Developing a full-fledged session plugin can be quite involved. At a minimum, it requires creating transport IO objects, designing a transport-specific user interface, defining the format and structure of transport-specific log records, and handling both IO and UI events. Sounds daunting, doesn't it?
But what if you just need a simple test application—something that waits for incoming commands over a TCP connection and responds accordingly? We already have a TCP connection plugin, so do we really need to re-implement the entire thing? And what if your test application also needs to run over Serial, not just TCP? Wouldn't it be great if you could simply build on top of the existing connection and add the functionality you need?

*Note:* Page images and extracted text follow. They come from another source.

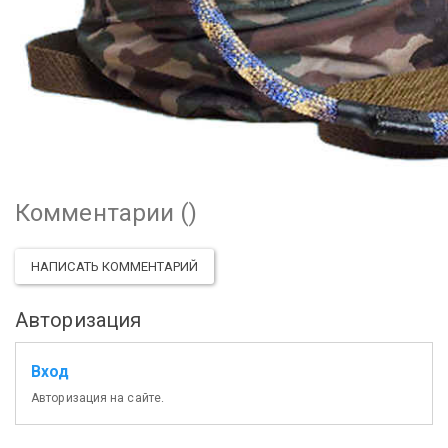
Комментарии (
)
НАПИСАТЬ КОММЕНТАРИЙ
Авторизация
Вход
Авторизация на сайте.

That’s where IO Ninja layers come in.
So What Is a Layer?
A layer is a module that attaches on top of an existing session. The session provides the core transport functionality, while the layer extends it. A layer can:
- Add custom UI for layer-specific operations (e.g., XModem send and receive);
- Listen to log records and take action based on them;
- Transmit data by passing it to the underlying session;
- Filter logs by hiding unwanted records using custom logic;
- Transform logs to create a secondary log with decoded messages, enabling the analysis of application-level protocols (e.g., Modbus);
With layers, you can create protocol analyzers, protocol emulators, filters, highlighters, testing tools, and other utilities—all of which work independently of the underlying transport.